March 22, 2010


One of the qualities that first attracted me to my husband was his foreignness. (He says that this was true for him about me, too. The fact that he wanted a Green Card had nothing whatsoever to do with his pursuit of me. Wink, wink.)

I loved that he was from somewhere else, that he had a history so different from my own, that he had distinct family and customs and language. As I was growing up, the Soviet Union was full of mystery and foreboding. It was the height of the Cold War. Then it was the Evil Empire. I had dated men from Western European countries in my youth, but a Russian would be the gold medal of competition foreign dating.

I went for the gold and I'm glad I did.

While he is absolutely fluent in English, every once in a while, he digs down in his memory to find a Russian saying to express something he wants to say and simply translates it into English. These are my favorites:

Once, having sneaked up on him, he said, "You're as stealthy as a puma!"

After performing my toilette and putting some fancy cream on my skin, he caressed me and noted that it was "as smooth as a whale's".


And, now that I've been exercising and toning up, he's noticed the reappearance of my waist and said, "you're shaped like a bowling pin". He's changed that one to hour glass, fortunately.

I know that he always means these things in the best possible way. It's a very endearing quality, among all his other wonderful qualities, and keeps life light and interesting.
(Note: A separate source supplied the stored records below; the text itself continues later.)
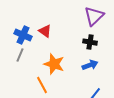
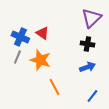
orange star: (54, 64) -> (40, 60), moved
orange line: (42, 85) -> (54, 87), moved

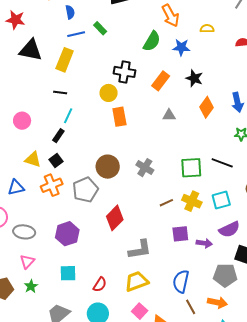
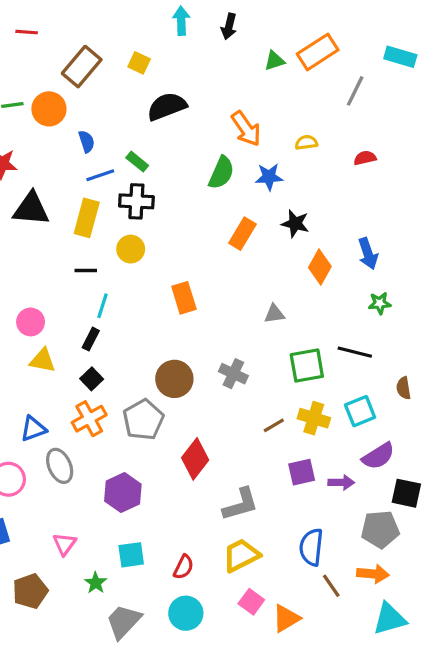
black cross: (124, 72) -> (136, 201), moved
yellow circle: (109, 93) -> (131, 249), moved
gray triangle: (169, 115) -> (274, 314), moved
yellow triangle: (33, 159) -> (43, 360), moved
gray ellipse: (24, 232) -> (60, 466), moved, turned 65
green star: (31, 286) -> (96, 583), moved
Happy anniversary, Babe! I love you. Here's to another 14 years!

March 19, 2010

This Stuff Writes Itself

I had the good fortune (?) to attend the semi-annual Southwest Iowa Gun Show last weekend with Hubby. After paying our $5 entry fee and having a chance to buy a raffle ticket for an NRA membership (which we passed on), we entered the rooms of a subculture of this fair country that is full of material for this blogger.

On the right as we walked in was the kitchen with wonderful homemade smells emanating from it. Posted under the menu of hot dogs, roast beef, and various side dishes, is a small sign which says, "Practice safe eating, always use condiments". This sets the tone for the afternoon.

Entering one of the side rooms of guns and war memorabilia, we pass by a seller who says, "Free to come in, a dollar to get out". Just above said seller's head is a sign that reads, "Lots of bargains, a whole bunch of BS". No kidding.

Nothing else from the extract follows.